* INFORMATION PROVIDED *

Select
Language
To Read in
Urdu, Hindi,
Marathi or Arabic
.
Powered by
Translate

* * *

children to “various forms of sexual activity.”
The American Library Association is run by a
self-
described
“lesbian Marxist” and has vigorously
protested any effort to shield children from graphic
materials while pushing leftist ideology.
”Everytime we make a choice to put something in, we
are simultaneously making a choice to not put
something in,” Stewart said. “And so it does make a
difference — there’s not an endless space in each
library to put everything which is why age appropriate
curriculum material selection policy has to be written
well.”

* WHAT TO WORK ON *
Output exactly one stretch of the listing: from the line containing "and has vigorously" through the line containing "does make a", both end lines included.

* SOLVED PROBLEM *
“lesbian Marxist” and has vigorously
protested any effort to shield children from graphic
materials while pushing leftist ideology.
”Everytime we make a choice to put something in, we
are simultaneously making a choice to not put
something in,” Stewart said. “And so it does make a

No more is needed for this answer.